Lotus FM picks up the pieces after 90-10 policy
The station has resumed playing Indian music in an effort to regain the listeners and advertisers it lost as a result of Hlaudi Motsoeneng’s disastrous local content policy
Durban-based Lotus FM has begun the difficult job of reversing the damage done by the SABC’s local content policy.
The controversial 90-10 policy of former SABC chief operations officer Hlaudi Motsoeneng, implemented about a year ago, was disastrous for Lotus, which lost listeners in droves — and millions of rand in advertising revenue.
Now, the station has resumed playing the Indian music that made it popular, and is approaching advertisers to woo them back and stem its financial losses.

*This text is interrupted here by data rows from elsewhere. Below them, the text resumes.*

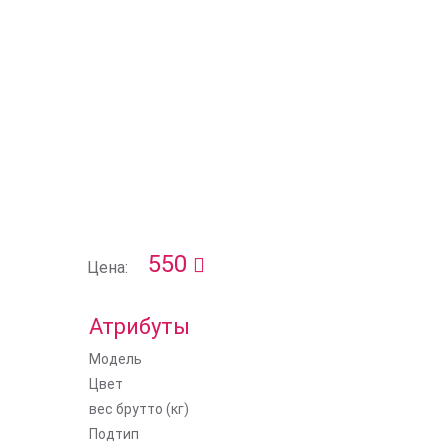
550
Цена:
Атрибуты
Модель
Цвет
вес брутто (кг)
Подтип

Some advertisers said when the policy was introduced last year that they were forced to pull their adverts from Lotus FM because research had shown their target audience was no longer listening to the station.
Lotus FM’s target listenership is drawn mainly from the Indian community.

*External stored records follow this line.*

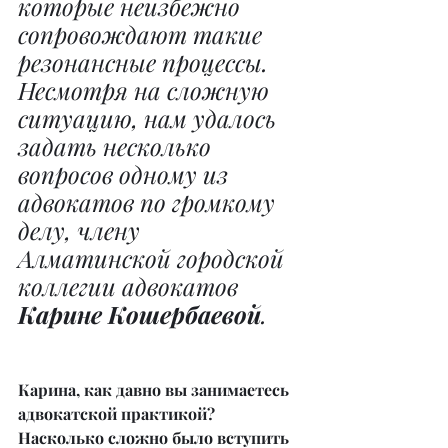
которые неизбежно 
сопровождают такие 
резонансные процессы. 
Несмотря на сложную 
ситуацию, нам удалось 
задать несколько 
вопросов одному из 
адвокатов по громкому 
делу, члену 
Алматинской городской 
коллегии адвокатов 
Карине Кошербаевой
.
Карина, как давно вы занимаетесь 
адвокатской практикой? 
Насколько сложно было вступить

Four months after the sudden introduction of Motsoeneng’s policy, which decreed that 90% of the music played on radio stations had to be local, Lotus FM had lost about 130,000 listeners — falling from an average 390,000 to 260,000.
Listeners went to East Coast Radio (ECR), Radio Hindvani and Radio Islam, among others.
The policy also affected staff morale. Popular Lotus FM Morning Rush presenter Neville Pillay left, citing the decimation of the station’s listenership as one reason. He joined Highveld Radio in Joburg.
Lotus FM station manager Alvin Pillay and marketing manager Randheer Balbadan declined to comment, saying all communications with media was handled via SABC spokesman Kaizer Kganyago.
But a senior staffer said management had held several meetings with staff in an effort to reverse the decline.
Speaking on condition of anonymity, he said: "Due to the decree, we were playing South African music, including kwaito and house music.
"But as soon as we got clarity from the SABC management that the decree has been relaxed, DJs were told to play popular Indian music.
"We don’t know what effect this would have over time."
The staffer added: "A task team was formed to try and negotiate terms with the advertisers who left the station due to the 90-10 policy.
"Plans are also under way to try to reconnect with the local Indian community so that we can serve our listeners better."
Members of the Save Our Lotus FM, a pressure group that lobbied the communications minister and the SABC to consider reversing the 90-10 policy said they were overjoyed that their efforts had borne fruit.
However, the pressure group’s head, Ashwin Trikamjee, says it is too early to judge whether the station will regain its former strength.
"But many people in the community have welcomed the news. We hope the station will reclaim its position.
"Furthermore, we don’t think that efforts to play local music should be thrown out altogether," he said.
"We strongly believe that efforts to grow local music should be given a shot in the arm so that in time our stations will be able to play more local, quality music, and allow the local music industry to grow."
Kganyago clarified that the 90-10 policy was never his company’s policy, but was a directive from former managers.
He said the board had elected to abolish the 90-10 policy and revert to guidelines set by the Independent Communications Authority of SA (Icasa). These, he said, varied from station to station.
Kganyago said the public broadcaster would assist struggling radio stations as much possible to boost their ratings and regain lost advertising.